■ Exercise material ■
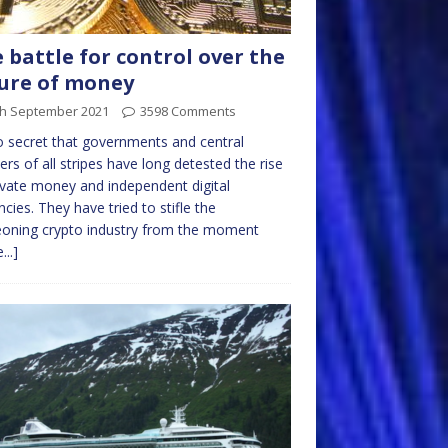
 battle for control over the
ure of money
th September 2021
3598 Comments
no secret that governments and central
ers of all stripes have long detested the rise
ivate money and independent digital
ncies. They have tried to stifle the
oning crypto industry from the moment
...]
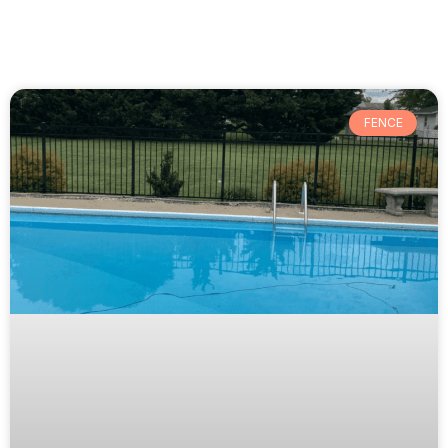
FENCE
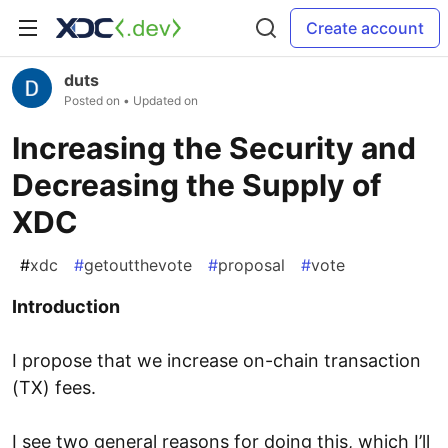
Create account
duts
Posted on
• Updated on
Increasing the Security and
Decreasing the Supply of
XDC
#
xdc
#
getoutthevote
#
proposal
#
vote
Introduction
I propose that we increase on-chain transaction
(TX) fees.
I see two general reasons for doing this, which I’ll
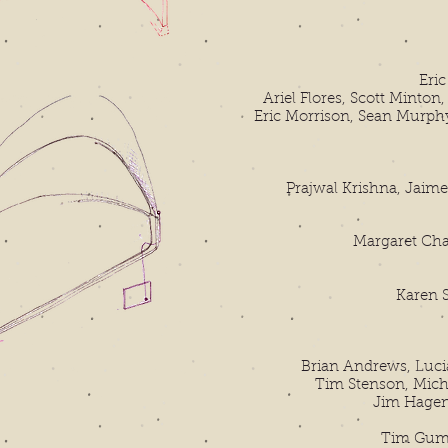
Eri
Ariel Flores, Scott Minton
Eric Morrison, Sean Murph
Prajwal Krishna, Jaim
Margaret Cha
Karen St
Brian Andrews, Lucia
Tim Stenson, Mich
Jim Hagen
Tim Gumt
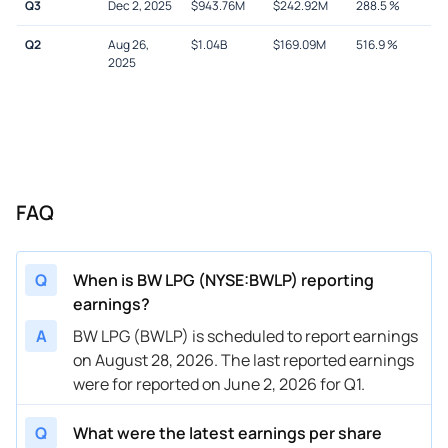
Q3
Dec 2, 2025
$
943.76M
$
242.92M
288.5
%
Q2
Aug 26,
$
1.04B
$
169.09M
516.9
%
2025
FAQ
Q
When is BW LPG (NYSE:BWLP) reporting
earnings?
A
BW LPG (BWLP) is scheduled to report earnings
on August 28, 2026. The last reported earnings
were for reported on June 2, 2026 for Q1.
Q
What were the latest earnings per share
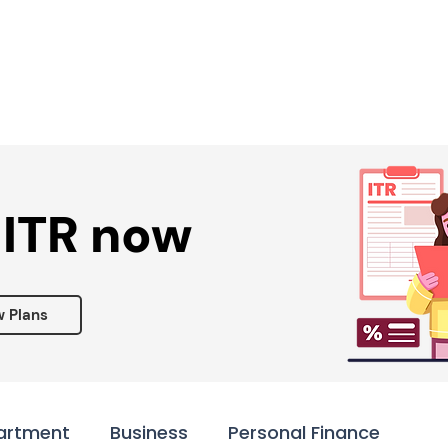
Services ▾
Resources▾
Corporate tie-up▾
 ITR now
w Plans
artment
Business
Personal Finance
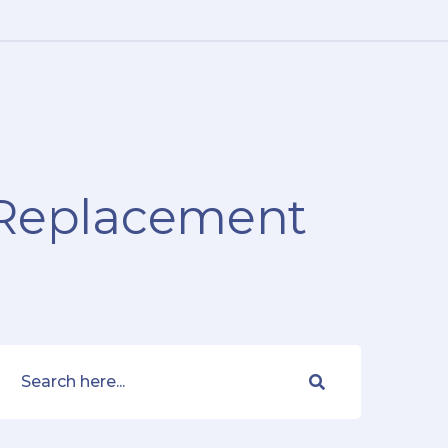
e Replacement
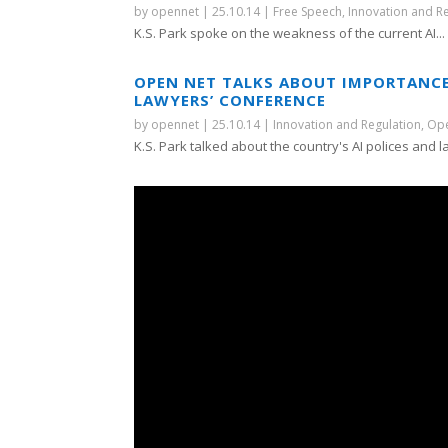
by
opennet
|
25.10.14
|
Free Speech
,
Innovation and R
K.S. Park spoke on the weakness of the current AI...
OPEN NET TALKS ABOUT IMPORTANCE
LAWYERS’ CONFERENCE
by
opennet
|
25.10.14
|
Innovation and Regulation
,
Ope
K.S. Park talked about the country's AI polices and la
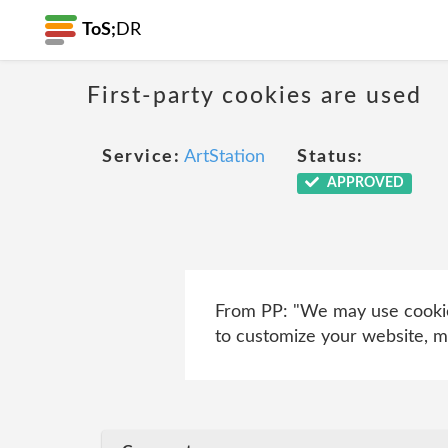
ToS;
DR
First-party cookies are used
Service:
ArtStation
Status:
APPROVED
From PP: "We may use cookies
to customize your website, mo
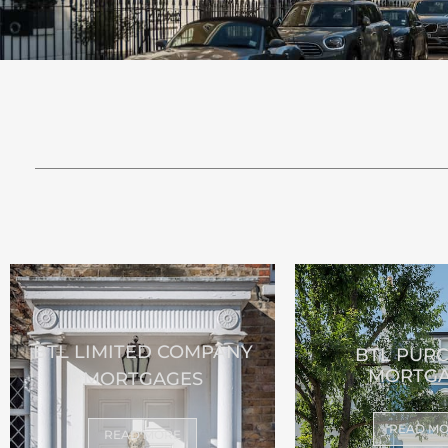
BTL LIMITED COMPANY
BTL PUR
MORTGA
MORTGAGES
READ M
READ MORE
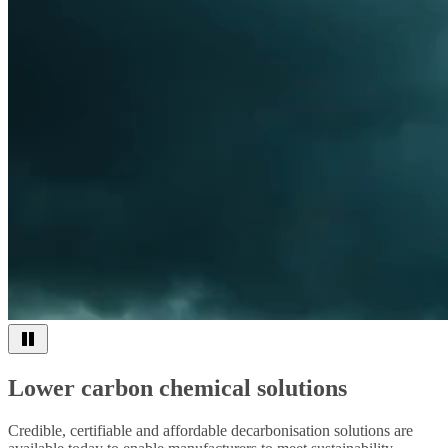
Lower carbon chemical solutions
Credible, certifiable and affordable decarbonisation solutions are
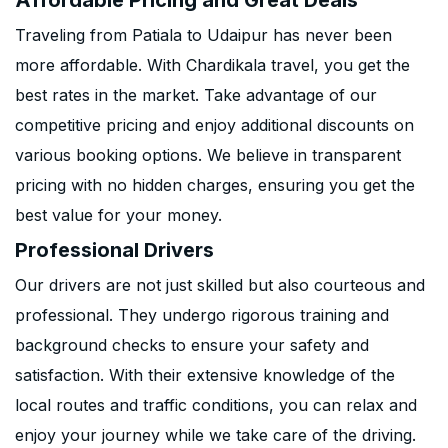
Affordable Pricing and Great Deals
Traveling from Patiala to Udaipur has never been
more affordable. With Chardikala travel, you get the
best rates in the market. Take advantage of our
competitive pricing and enjoy additional discounts on
various booking options. We believe in transparent
pricing with no hidden charges, ensuring you get the
best value for your money.
Professional Drivers
Our drivers are not just skilled but also courteous and
professional. They undergo rigorous training and
background checks to ensure your safety and
satisfaction. With their extensive knowledge of the
local routes and traffic conditions, you can relax and
enjoy your journey while we take care of the driving.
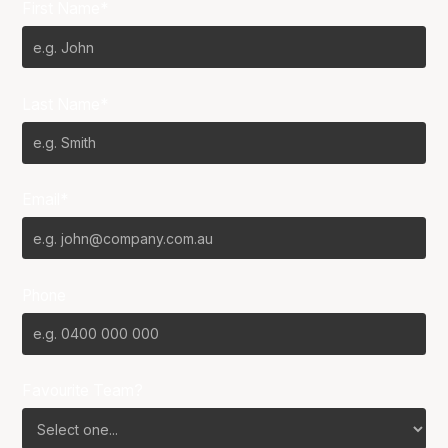
First Name*
Last Name*
Email*
Phone
Favourite Team?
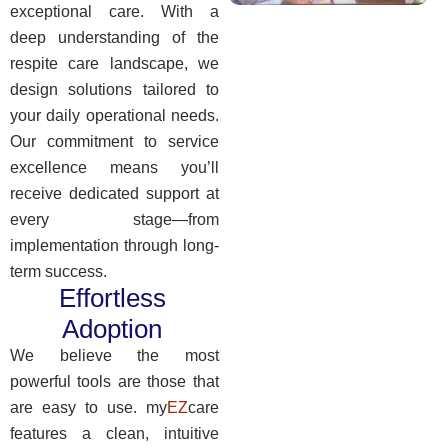
exceptional care. With a
deep understanding of the
respite care landscape, we
design solutions tailored to
your daily operational needs.
Our commitment to service
excellence means you’ll
receive dedicated support at
every stage—from
implementation through long-
term success.
Effortless
Adoption
We believe the most
powerful tools are those that
are easy to use. my
EZ
care
features a clean, intuitive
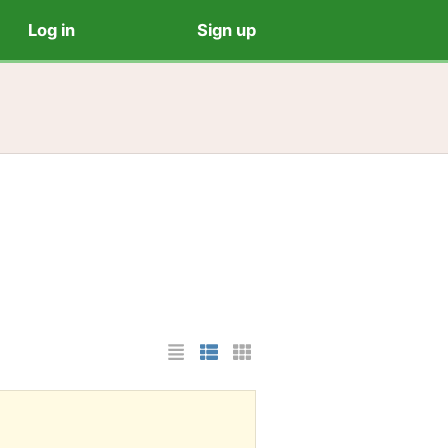
Log in
Sign up
List Layout
Photo List Layout
Cards Layout
?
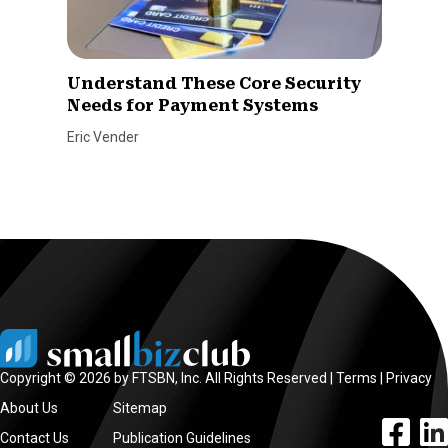
Understand These Core Security
Needs for Payment Systems
Eric Vender
Copyright © 2026 by FTSBN, Inc. All Rights Reserved |
Terms
|
Privacy
About Us
Sitemap
facebook l
linke
Contact Us
Publication Guidelines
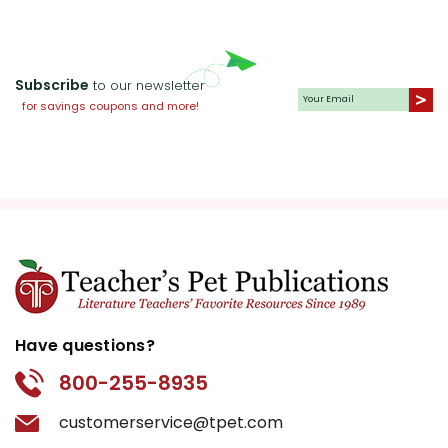
Subscribe
to our newsletter
for savings coupons and more!
Have questions?
800-255-8935
customerservice@tpet.com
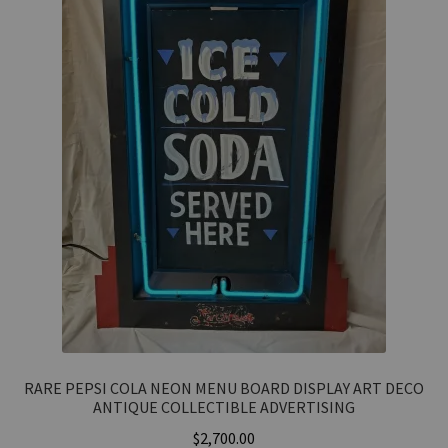
RARE PEPSI COLA NEON MENU BOARD DISPLAY ART DECO
ANTIQUE COLLECTIBLE ADVERTISING
$
2,700.00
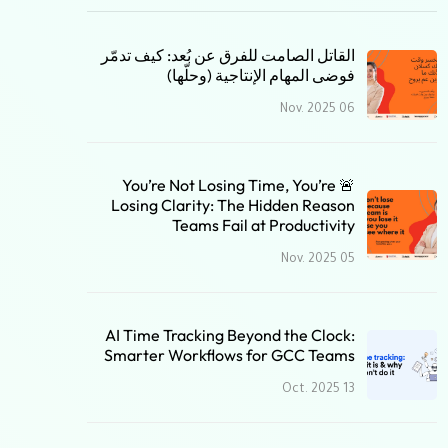
القاتل الصامت للفرق عن بُعد: كيف تدمّر
فوضى المهام الإنتاجية (وحلّها)
06 Nov. 2025
🚨 You’re Not Losing Time, You’re
Losing Clarity: The Hidden Reason
Teams Fail at Productivity
05 Nov. 2025
AI Time Tracking Beyond the Clock:
Smarter Workflows for GCC Teams
13 Oct. 2025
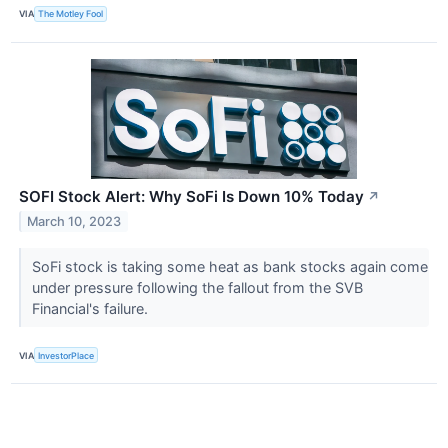
VIA
The Motley Fool
SOFI Stock Alert: Why SoFi Is Down 10% Today
↗
March 10, 2023
SoFi stock is taking some heat as bank stocks again come
under pressure following the fallout from the SVB
Financial's failure.
VIA
InvestorPlace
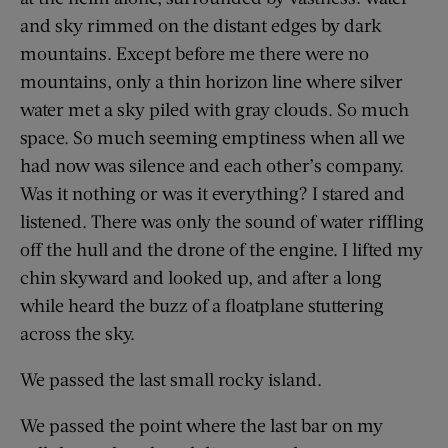
and sky rimmed on the distant edges by dark
mountains. Except before me there were no
mountains, only a thin horizon line where silver
water met a sky piled with gray clouds. So much
space. So much seeming emptiness when all we
had now was silence and each other’s company.
Was it nothing or was it everything? I stared and
listened. There was only the sound of water riffling
off the hull and the drone of the engine. I lifted my
chin skyward and looked up, and after a long
while heard the buzz of a floatplane stuttering
across the sky.
We passed the last small rocky island.
We passed the point where the last bar on my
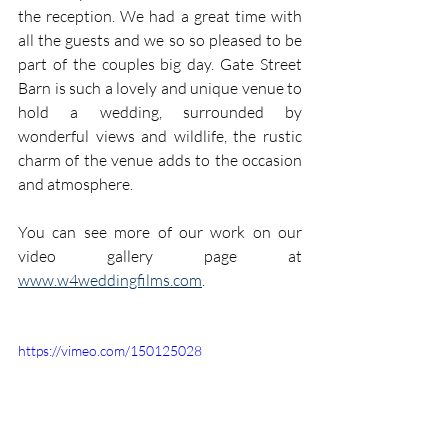
the reception. We had a great time with 
all the guests and we so so pleased to be 
part of the couples big day. Gate Street 
Barn is such a lovely and unique venue to 
hold a wedding, surrounded by 
wonderful views and wildlife, the rustic 
charm of the venue adds to the occasion 
and atmosphere.
You can see more of our work on our 
video gallery page at 
www.w4weddingfilms.com
.
https://vimeo.com/150125028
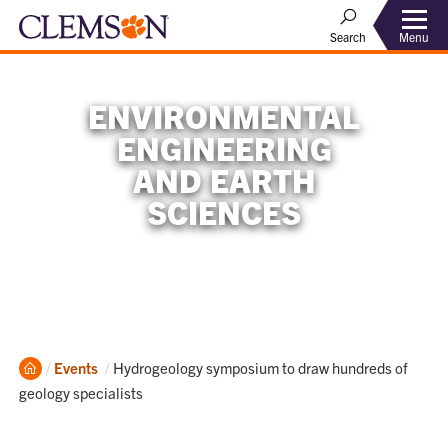
Menu
Search
ENVIRONMENTAL
ENGINEERING
AND EARTH
SCIENCES
Home
Current:
Events
Hydrogeology symposium to draw hundreds of
geology specialists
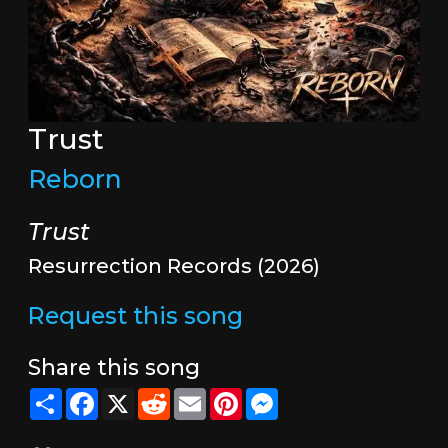
Trust
Reborn
Trust
Resurrection Records (2026)
Request this song
Share this song
Share
Facebook
X
Reddit
Email
Pinterest
Messenger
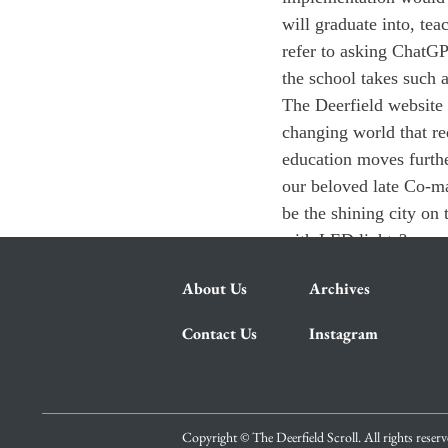
will graduate into, te
refer to asking ChatGP
the school takes such 
The Deerfield website 
changing world that req
education moves furthe
our beloved late Co-ma
be the shining city on t
with LED lights?
About Us
Archives
Contact Us
Instagram
Copyright © The Deerfield Scroll. All rights reser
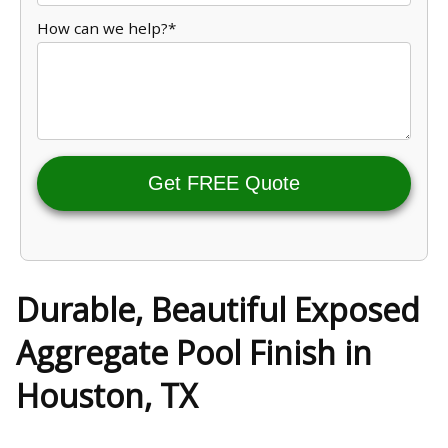
How can we help?*
Get FREE Quote
Durable, Beautiful Exposed
Aggregate Pool Finish in
Houston, TX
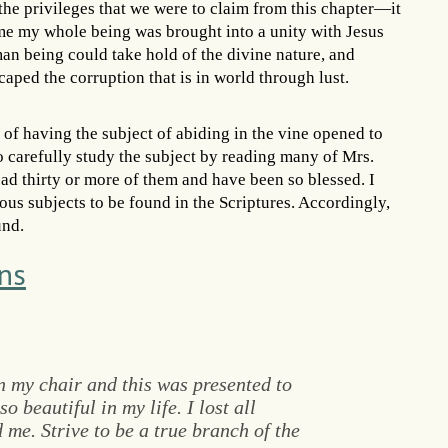
the privileges that we were to claim from this chapter—it
 me my whole being was brought into a unity with Jesus
man being could take hold of the divine nature, and
aped the corruption that is in world through lust.
 of having the subject of abiding in the vine opened to
o carefully study the subject by reading many of Mrs.
ad thirty or more of them and have been so blessed. I
ious subjects to be found in the Scriptures. Accordingly,
und.
ns
in my chair and this was presented to
o beautiful in my life. I lost all
me. Strive to be a true branch of the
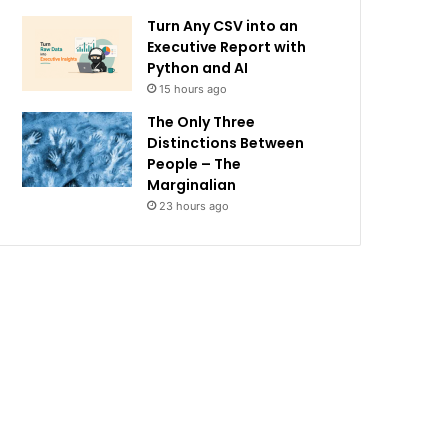
Turn Any CSV into an
Executive Report with
Python and AI
15 hours ago
The Only Three
Distinctions Between
People – The
Marginalian
23 hours ago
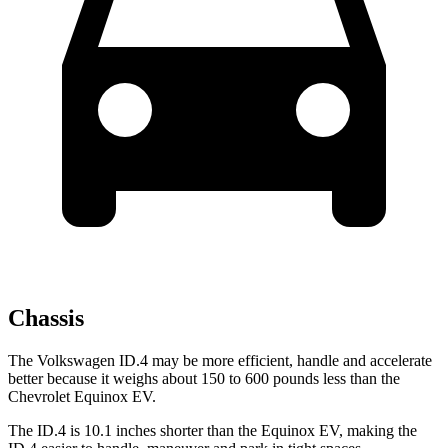
Chassis
The Volkswagen ID.4 may be more efficient, handle and accelerate
better because it weighs about 150 to 600 pounds less than the
Chevrolet Equinox EV.
The ID.4 is 10.1 inches shorter than the Equinox EV, making the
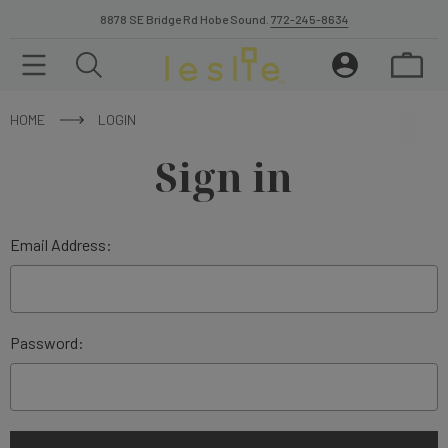
8878 SE Bridge Rd Hobe Sound.
772-245-8634
HOME
LOGIN
Sign in
Email Address:
Password:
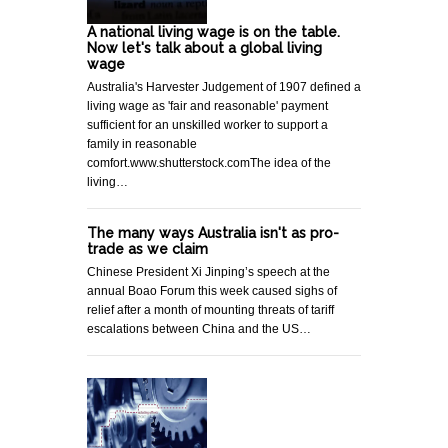
A national living wage is on the table.
Now let's talk about a global living
wage
Australia's Harvester Judgement of 1907 defined a
living wage as 'fair and reasonable' payment
sufficient for an unskilled worker to support a
family in reasonable
comfort.www.shutterstock.comThe idea of the
living…
The many ways Australia isn't as pro-
trade as we claim
Chinese President Xi Jinping’s speech at the
annual Boao Forum this week caused sighs of
relief after a month of mounting threats of tariff
escalations between China and the US…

■ Problem ■
Output the lines, exactly: the first line of the entries above, every line after it, and the line with "Eric Morrison, Sean Murph" as the last. No pictures.

■ Output for this exercise ■
 battle for control over the
ure of money
th September 2021
3598 Comments
no secret that governments and central
ers of all stripes have long detested the rise
ivate money and independent digital
ncies. They have tried to stifle the
oning crypto industry from the moment
...]
FENCE
Create account
duts
Posted on
• Updated on
Increasing the Security and
Decreasing the Supply of
XDC
#
xdc
#
getoutthevote
#
proposal
#
vote
Introduction
I propose that we increase on-chain transaction
(TX) fees.
I see two general reasons for doing this, which I’ll
Eri
Ariel Flores, Scott Minton
Eric Morrison, Sean Murph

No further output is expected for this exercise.